Supplied material: Begin

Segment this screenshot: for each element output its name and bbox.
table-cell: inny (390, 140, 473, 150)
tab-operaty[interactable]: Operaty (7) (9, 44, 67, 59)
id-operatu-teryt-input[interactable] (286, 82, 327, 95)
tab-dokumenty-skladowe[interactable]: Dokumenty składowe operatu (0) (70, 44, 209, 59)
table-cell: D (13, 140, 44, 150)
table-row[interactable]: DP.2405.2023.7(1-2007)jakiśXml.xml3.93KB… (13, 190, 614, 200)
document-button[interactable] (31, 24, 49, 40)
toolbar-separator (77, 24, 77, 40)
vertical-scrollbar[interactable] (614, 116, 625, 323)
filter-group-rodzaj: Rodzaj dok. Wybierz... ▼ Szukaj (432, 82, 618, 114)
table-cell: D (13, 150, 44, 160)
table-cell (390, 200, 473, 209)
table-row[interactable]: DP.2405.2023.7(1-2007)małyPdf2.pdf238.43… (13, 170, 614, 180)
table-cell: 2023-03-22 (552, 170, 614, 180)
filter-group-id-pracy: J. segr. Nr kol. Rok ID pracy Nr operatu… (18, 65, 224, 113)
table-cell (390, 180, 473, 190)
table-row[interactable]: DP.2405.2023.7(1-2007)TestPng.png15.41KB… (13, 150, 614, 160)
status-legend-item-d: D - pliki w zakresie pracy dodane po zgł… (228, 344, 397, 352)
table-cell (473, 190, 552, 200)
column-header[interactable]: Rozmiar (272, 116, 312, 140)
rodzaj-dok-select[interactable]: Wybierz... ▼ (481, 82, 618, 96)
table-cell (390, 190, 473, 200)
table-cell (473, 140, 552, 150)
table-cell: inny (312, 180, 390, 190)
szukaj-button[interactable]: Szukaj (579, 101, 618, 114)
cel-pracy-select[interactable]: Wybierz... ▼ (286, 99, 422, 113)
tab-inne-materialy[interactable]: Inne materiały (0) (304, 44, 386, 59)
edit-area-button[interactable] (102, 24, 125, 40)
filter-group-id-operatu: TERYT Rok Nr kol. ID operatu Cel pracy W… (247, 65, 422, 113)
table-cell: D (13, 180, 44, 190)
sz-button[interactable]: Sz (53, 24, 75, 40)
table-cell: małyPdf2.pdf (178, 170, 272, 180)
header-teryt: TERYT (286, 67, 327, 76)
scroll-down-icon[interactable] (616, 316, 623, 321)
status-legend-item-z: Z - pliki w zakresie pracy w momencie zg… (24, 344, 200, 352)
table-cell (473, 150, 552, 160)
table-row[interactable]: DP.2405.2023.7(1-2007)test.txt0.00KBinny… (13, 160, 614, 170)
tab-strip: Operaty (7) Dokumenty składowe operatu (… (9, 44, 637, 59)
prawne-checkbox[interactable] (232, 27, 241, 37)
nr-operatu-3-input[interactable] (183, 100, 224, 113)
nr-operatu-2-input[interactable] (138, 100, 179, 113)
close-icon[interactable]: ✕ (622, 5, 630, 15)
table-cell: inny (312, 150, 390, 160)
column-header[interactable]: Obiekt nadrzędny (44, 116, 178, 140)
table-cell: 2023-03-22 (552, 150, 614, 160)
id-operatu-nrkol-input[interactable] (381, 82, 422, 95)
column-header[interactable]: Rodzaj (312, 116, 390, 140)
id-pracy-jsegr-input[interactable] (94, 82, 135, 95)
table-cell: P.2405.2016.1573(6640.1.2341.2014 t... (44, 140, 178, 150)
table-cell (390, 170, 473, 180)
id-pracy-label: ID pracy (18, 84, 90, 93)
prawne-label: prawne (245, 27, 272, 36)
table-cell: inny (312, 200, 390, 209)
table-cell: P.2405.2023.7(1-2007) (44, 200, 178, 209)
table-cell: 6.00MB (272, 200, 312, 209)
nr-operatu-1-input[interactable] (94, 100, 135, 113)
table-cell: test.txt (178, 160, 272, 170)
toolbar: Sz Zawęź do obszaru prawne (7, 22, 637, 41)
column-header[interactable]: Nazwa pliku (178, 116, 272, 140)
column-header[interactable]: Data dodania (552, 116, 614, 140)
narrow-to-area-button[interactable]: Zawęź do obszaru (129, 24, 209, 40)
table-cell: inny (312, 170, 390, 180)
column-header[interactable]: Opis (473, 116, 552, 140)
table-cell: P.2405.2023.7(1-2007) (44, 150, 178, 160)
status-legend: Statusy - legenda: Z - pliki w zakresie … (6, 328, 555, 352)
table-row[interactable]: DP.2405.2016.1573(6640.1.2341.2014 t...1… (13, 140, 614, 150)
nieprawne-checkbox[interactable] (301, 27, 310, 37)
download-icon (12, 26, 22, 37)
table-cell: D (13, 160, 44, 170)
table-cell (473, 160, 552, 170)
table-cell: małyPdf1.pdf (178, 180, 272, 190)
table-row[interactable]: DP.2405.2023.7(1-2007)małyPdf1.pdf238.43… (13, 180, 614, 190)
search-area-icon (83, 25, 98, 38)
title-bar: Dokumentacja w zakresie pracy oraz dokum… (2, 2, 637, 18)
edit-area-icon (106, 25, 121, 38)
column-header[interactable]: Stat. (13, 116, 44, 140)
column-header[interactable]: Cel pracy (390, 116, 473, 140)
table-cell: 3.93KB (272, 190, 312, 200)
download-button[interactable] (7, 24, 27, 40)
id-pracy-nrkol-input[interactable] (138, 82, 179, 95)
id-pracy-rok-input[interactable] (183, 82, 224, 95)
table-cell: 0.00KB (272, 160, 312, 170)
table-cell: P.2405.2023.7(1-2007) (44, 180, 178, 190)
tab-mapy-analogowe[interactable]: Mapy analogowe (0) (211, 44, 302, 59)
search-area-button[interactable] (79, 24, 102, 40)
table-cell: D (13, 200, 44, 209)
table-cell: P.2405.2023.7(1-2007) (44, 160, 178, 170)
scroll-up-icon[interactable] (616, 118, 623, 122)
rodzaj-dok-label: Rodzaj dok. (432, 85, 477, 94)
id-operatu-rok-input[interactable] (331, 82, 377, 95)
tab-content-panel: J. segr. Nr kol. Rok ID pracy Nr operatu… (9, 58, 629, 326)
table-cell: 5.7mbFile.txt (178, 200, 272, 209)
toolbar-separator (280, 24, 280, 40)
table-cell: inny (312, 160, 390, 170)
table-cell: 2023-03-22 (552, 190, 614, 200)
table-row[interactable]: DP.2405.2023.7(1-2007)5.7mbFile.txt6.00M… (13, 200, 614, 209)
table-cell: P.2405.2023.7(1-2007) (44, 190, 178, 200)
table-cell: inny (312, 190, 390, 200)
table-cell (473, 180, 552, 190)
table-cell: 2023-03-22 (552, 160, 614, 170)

Supplied material: End

Task brief:
Exact repetition of every entry in the data is required.

Answer to the exercise:
Segment this screenshot: for each element output its name and bbox.
table-cell: inny (390, 140, 473, 150)
tab-operaty[interactable]: Operaty (7) (9, 44, 67, 59)
id-operatu-teryt-input[interactable] (286, 82, 327, 95)
tab-dokumenty-skladowe[interactable]: Dokumenty składowe operatu (0) (70, 44, 209, 59)
table-cell: D (13, 140, 44, 150)
table-row[interactable]: DP.2405.2023.7(1-2007)jakiśXml.xml3.93KB… (13, 190, 614, 200)
document-button[interactable] (31, 24, 49, 40)
toolbar-separator (77, 24, 77, 40)
vertical-scrollbar[interactable] (614, 116, 625, 323)
filter-group-rodzaj: Rodzaj dok. Wybierz... ▼ Szukaj (432, 82, 618, 114)
table-cell: D (13, 150, 44, 160)
table-cell (390, 200, 473, 209)
table-row[interactable]: DP.2405.2023.7(1-2007)małyPdf2.pdf238.43… (13, 170, 614, 180)
table-cell: 2023-03-22 (552, 170, 614, 180)
filter-group-id-pracy: J. segr. Nr kol. Rok ID pracy Nr operatu… (18, 65, 224, 113)
table-cell (390, 180, 473, 190)
table-row[interactable]: DP.2405.2023.7(1-2007)TestPng.png15.41KB… (13, 150, 614, 160)
status-legend-item-d: D - pliki w zakresie pracy dodane po zgł… (228, 344, 397, 352)
table-cell (473, 190, 552, 200)
column-header[interactable]: Rozmiar (272, 116, 312, 140)
rodzaj-dok-select[interactable]: Wybierz... ▼ (481, 82, 618, 96)
table-cell (390, 190, 473, 200)
table-cell (473, 140, 552, 150)
table-cell: inny (312, 180, 390, 190)
szukaj-button[interactable]: Szukaj (579, 101, 618, 114)
cel-pracy-select[interactable]: Wybierz... ▼ (286, 99, 422, 113)
tab-inne-materialy[interactable]: Inne materiały (0) (304, 44, 386, 59)
edit-area-button[interactable] (102, 24, 125, 40)
filter-group-id-operatu: TERYT Rok Nr kol. ID operatu Cel pracy W… (247, 65, 422, 113)
table-cell: D (13, 180, 44, 190)
sz-button[interactable]: Sz (53, 24, 75, 40)
table-cell: małyPdf2.pdf (178, 170, 272, 180)
header-teryt: TERYT (286, 67, 327, 76)
scroll-down-icon[interactable] (616, 316, 623, 321)
status-legend-item-z: Z - pliki w zakresie pracy w momencie zg… (24, 344, 200, 352)
table-cell (473, 150, 552, 160)
table-row[interactable]: DP.2405.2023.7(1-2007)test.txt0.00KBinny… (13, 160, 614, 170)
tab-strip: Operaty (7) Dokumenty składowe operatu (… (9, 44, 637, 59)
prawne-checkbox[interactable] (232, 27, 241, 37)
nr-operatu-3-input[interactable] (183, 100, 224, 113)
nr-operatu-2-input[interactable] (138, 100, 179, 113)
close-icon[interactable]: ✕ (622, 5, 630, 15)
table-cell: inny (312, 150, 390, 160)
column-header[interactable]: Obiekt nadrzędny (44, 116, 178, 140)
table-cell: 2023-03-22 (552, 150, 614, 160)
id-operatu-nrkol-input[interactable] (381, 82, 422, 95)
column-header[interactable]: Rodzaj (312, 116, 390, 140)
id-pracy-jsegr-input[interactable] (94, 82, 135, 95)
table-cell: P.2405.2016.1573(6640.1.2341.2014 t... (44, 140, 178, 150)
table-cell (390, 170, 473, 180)
id-pracy-label: ID pracy (18, 84, 90, 93)
prawne-label: prawne (245, 27, 272, 36)
table-cell: inny (312, 200, 390, 209)
table-cell: P.2405.2023.7(1-2007) (44, 200, 178, 209)
table-cell: 6.00MB (272, 200, 312, 209)
nr-operatu-1-input[interactable] (94, 100, 135, 113)
table-cell: test.txt (178, 160, 272, 170)
toolbar: Sz Zawęź do obszaru prawne (7, 22, 637, 41)
column-header[interactable]: Nazwa pliku (178, 116, 272, 140)
column-header[interactable]: Data dodania (552, 116, 614, 140)
narrow-to-area-button[interactable]: Zawęź do obszaru (129, 24, 209, 40)
table-cell: inny (312, 170, 390, 180)
column-header[interactable]: Opis (473, 116, 552, 140)
table-cell: P.2405.2023.7(1-2007) (44, 150, 178, 160)
status-legend: Statusy - legenda: Z - pliki w zakresie … (6, 328, 555, 352)
table-row[interactable]: DP.2405.2016.1573(6640.1.2341.2014 t...1… (13, 140, 614, 150)
nieprawne-checkbox[interactable] (301, 27, 310, 37)
download-icon (12, 26, 22, 37)
table-cell: D (13, 160, 44, 170)
table-cell (473, 160, 552, 170)
table-cell: małyPdf1.pdf (178, 180, 272, 190)
table-row[interactable]: DP.2405.2023.7(1-2007)małyPdf1.pdf238.43… (13, 180, 614, 190)
search-area-icon (83, 25, 98, 38)
title-bar: Dokumentacja w zakresie pracy oraz dokum… (2, 2, 637, 18)
edit-area-icon (106, 25, 121, 38)
column-header[interactable]: Stat. (13, 116, 44, 140)
column-header[interactable]: Cel pracy (390, 116, 473, 140)
table-cell: 3.93KB (272, 190, 312, 200)
download-button[interactable] (7, 24, 27, 40)
id-pracy-nrkol-input[interactable] (138, 82, 179, 95)
id-pracy-rok-input[interactable] (183, 82, 224, 95)
table-cell: 0.00KB (272, 160, 312, 170)
table-cell: P.2405.2023.7(1-2007) (44, 180, 178, 190)
tab-mapy-analogowe[interactable]: Mapy analogowe (0) (211, 44, 302, 59)
search-area-button[interactable] (79, 24, 102, 40)
table-cell: D (13, 200, 44, 209)
table-cell: P.2405.2023.7(1-2007) (44, 160, 178, 170)
scroll-up-icon[interactable] (616, 118, 623, 122)
rodzaj-dok-label: Rodzaj dok. (432, 85, 477, 94)
id-operatu-rok-input[interactable] (331, 82, 377, 95)
tab-content-panel: J. segr. Nr kol. Rok ID pracy Nr operatu… (9, 58, 629, 326)
table-cell: 5.7mbFile.txt (178, 200, 272, 209)
toolbar-separator (280, 24, 280, 40)
table-cell: inny (312, 160, 390, 170)
table-cell: 2023-03-22 (552, 190, 614, 200)
table-row[interactable]: DP.2405.2023.7(1-2007)5.7mbFile.txt6.00M… (13, 200, 614, 209)
table-cell: P.2405.2023.7(1-2007) (44, 190, 178, 200)
table-cell: inny (312, 190, 390, 200)
table-cell (473, 180, 552, 190)
table-cell: 2023-03-22 (552, 160, 614, 170)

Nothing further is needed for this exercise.